---------- DATASET CONTENT

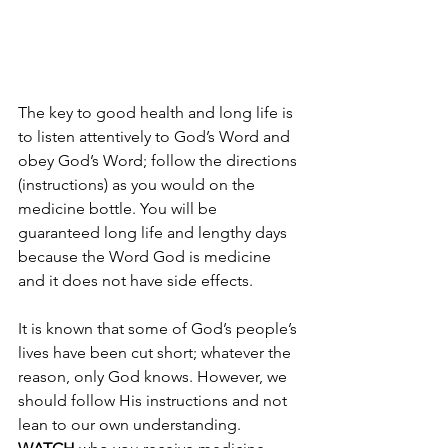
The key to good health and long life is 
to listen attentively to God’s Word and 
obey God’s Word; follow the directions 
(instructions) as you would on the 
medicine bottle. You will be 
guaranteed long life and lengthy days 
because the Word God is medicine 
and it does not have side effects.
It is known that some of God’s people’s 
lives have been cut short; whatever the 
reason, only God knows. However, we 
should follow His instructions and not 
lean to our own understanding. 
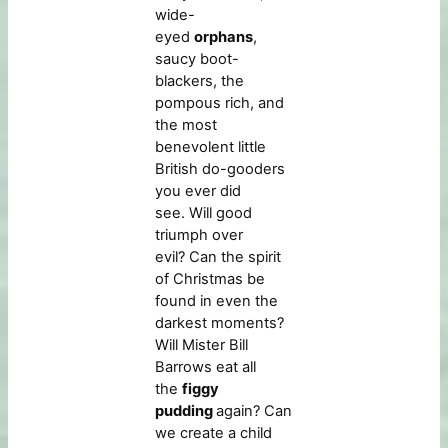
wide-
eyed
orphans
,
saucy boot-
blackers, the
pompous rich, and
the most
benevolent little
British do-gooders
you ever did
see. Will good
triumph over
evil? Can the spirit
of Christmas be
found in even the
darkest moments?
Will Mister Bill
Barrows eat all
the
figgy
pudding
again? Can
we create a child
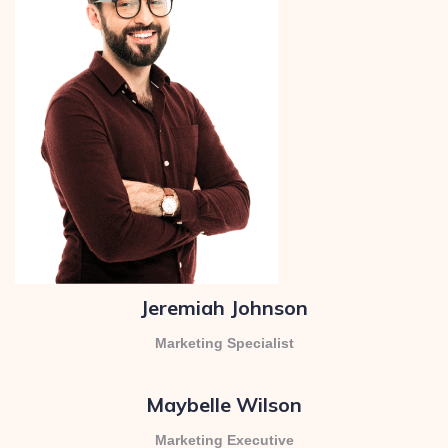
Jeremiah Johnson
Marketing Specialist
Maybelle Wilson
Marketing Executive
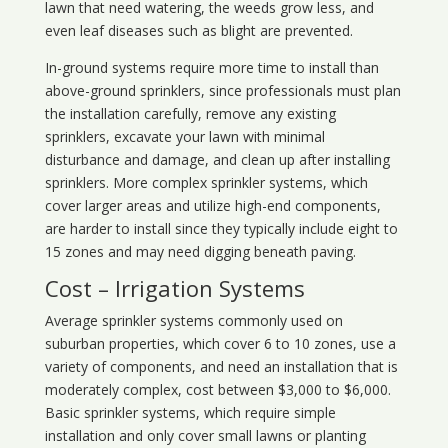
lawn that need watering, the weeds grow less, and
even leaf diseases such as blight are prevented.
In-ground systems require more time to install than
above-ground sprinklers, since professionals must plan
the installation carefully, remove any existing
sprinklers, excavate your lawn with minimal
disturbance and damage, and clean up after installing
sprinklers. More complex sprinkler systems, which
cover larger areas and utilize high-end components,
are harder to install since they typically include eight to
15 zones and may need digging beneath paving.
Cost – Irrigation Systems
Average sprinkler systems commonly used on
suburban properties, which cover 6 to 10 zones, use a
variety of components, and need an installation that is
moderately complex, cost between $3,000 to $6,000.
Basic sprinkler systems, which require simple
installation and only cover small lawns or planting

--------------------
---------- DATASET CONTENT

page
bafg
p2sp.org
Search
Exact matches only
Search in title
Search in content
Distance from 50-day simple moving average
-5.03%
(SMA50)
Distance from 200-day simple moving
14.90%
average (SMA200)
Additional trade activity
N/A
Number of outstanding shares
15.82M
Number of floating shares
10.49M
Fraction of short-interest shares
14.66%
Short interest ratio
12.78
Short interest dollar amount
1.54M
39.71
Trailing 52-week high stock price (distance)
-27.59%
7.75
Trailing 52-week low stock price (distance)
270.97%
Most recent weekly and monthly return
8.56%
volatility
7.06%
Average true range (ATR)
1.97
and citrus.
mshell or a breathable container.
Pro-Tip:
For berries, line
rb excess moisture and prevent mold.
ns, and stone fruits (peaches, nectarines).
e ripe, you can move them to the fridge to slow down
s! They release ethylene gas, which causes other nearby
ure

--------------------

WHAT THE TASK REQUIRES
Your output should be the lines above from the one that contains "The key to good health and long life is" through the one that contains "installation and only", word for word, with pictures left out.

WORKED SOLUTION
The key to good health and long life is 
to listen attentively to God’s Word and 
obey God’s Word; follow the directions 
(instructions) as you would on the 
medicine bottle. You will be 
guaranteed long life and lengthy days 
because the Word God is medicine 
and it does not have side effects.
It is known that some of God’s people’s 
lives have been cut short; whatever the 
reason, only God knows. However, we 
should follow His instructions and not 
lean to our own understanding. 
wide-
eyed
orphans
,
saucy boot-
blackers, the
pompous rich, and
the most
benevolent little
British do-gooders
you ever did
see. Will good
triumph over
evil? Can the spirit
of Christmas be
found in even the
darkest moments?
Will Mister Bill
Barrows eat all
the
figgy
pudding
again? Can
we create a child
Jeremiah Johnson
Marketing Specialist
Maybelle Wilson
Marketing Executive
lawn that need watering, the weeds grow less, and
even leaf diseases such as blight are prevented.
In-ground systems require more time to install than
above-ground sprinklers, since professionals must plan
the installation carefully, remove any existing
sprinklers, excavate your lawn with minimal
disturbance and damage, and clean up after installing
sprinklers. More complex sprinkler systems, which
cover larger areas and utilize high-end components,
are harder to install since they typically include eight to
15 zones and may need digging beneath paving.
Cost – Irrigation Systems
Average sprinkler systems commonly used on
suburban properties, which cover 6 to 10 zones, use a
variety of components, and need an installation that is
moderately complex, cost between $3,000 to $6,000.
Basic sprinkler systems, which require simple
installation and only cover small lawns or planting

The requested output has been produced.